Improving Systems and Habits

Scott Miker is the author of several books that describe how to use systems and habits to improve.  This free blog provides articles that to help understand the principles related to building systems.  

Make common sense your common behavior

Scott Miker

Sometimes in conversations with others, I see examples where people know what they should do but do something different.  We all experience this from time to time.

If we want to get healthy we need to exercise more and eat healthier foods and lower caloric intake.  This is common sense, most would say.  But it isn’t common behavior.

Just look at all the advertising around health and wellness.  Take this supplement to fix all your problems around some aspect of your life.  Buy this product to solve this other issue you are facing. 

It always seems like they are really selling an easy shortcut to what we want.  Curious, we think, “maybe they are on to something, maybe all I need to do is purchase their product to get what I want.”

Here is an example from my past to illustrate this.  I was in college and leading a very unhealthy lifestyle.  I ate foods that were high in calories, fat, sugar etc.  I didn’t exercise at all.  I drank too much alcohol and sugary drinks. 

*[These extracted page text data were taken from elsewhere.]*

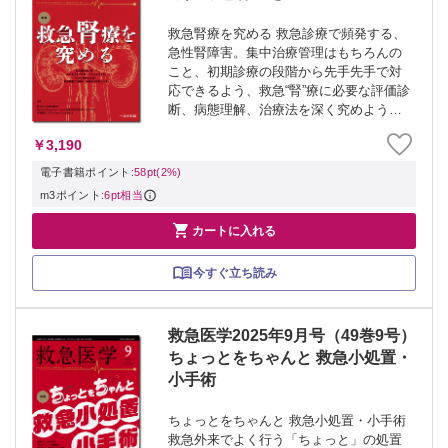
救急腎療を究める 救急診療で頻発する、
急性腎障害。集中治療管理はもちろんの
こと、初期診療の段階から先手先手で対
応できるよう、救急“腎”療に必要な評価診
断、病態理解、治療法を深く究めよう。
≫ 「救急医学」最新号・バックナンバー
￥3,190
はこちら ≫ 「救急医学」年間購読、受
付中！ ※本製品はPCでの閲覧も可能...
電子書籍ポイント:
58pt(2%)
m3ポイント:
6pt相当

カートに入れる
今すぐ立ち読み
救急医学2025年9月号（49巻9号）
ちょっとをちゃんと 救急小処置・
小手術
ちょっとをちゃんと 救急小処置・小手術
救急外来でよく行う「ちょっと」の処置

As you would expect, this started to catch up with me.  I was putting on a significant amount of weight.  While it may seem obvious what I was doing wrong and what I needed to do differently, I was focused on some quick, easy fix.

One specific thing I did, was I bought an electronic belt.  This wrapped around your stomach and shot small electrical pulses into your stomach muscles, causing them to spasm.  The claim was this worked because it was simulating what we do when we workout. 

Now, this may help someone that is an elite athlete and looking for more ways gain an edge.  But what it doesn’t do is replace all of the common sense behaviors towards our health. 

Picturing myself back then, convinced I would have six-pack abs in a few weeks, while sitting on the couch eating cookies and drinking Dr. Pepper, watching TV all day still makes me shake my head.  My former naïve self should have instead worked to use a common sense approach.  I should have turned common sense into common behavior. 

In systems thinking, shortcuts are looked at differently than how many of us view them using traditional linear thinking.  Now it seems we think they are some new thing that will help and nobody even knows about it yet. 

But shortcuts to a systems thinker represent much more.  We start to see all of the additional problems the shortcut will create, we can identify the marketing ploys from the actual scientific studies and we start to see how it goes against common sense. 

So in order to reach your goals, focus more on taking small steps in the right direction.  We likely know when we are headed in the right direction so use this to help create small behavior changes to help lead us towards our idea of success.  Avoid the shortcuts and gimmicks and focus on the real-life elements that we too often ignore in search of quick and easy.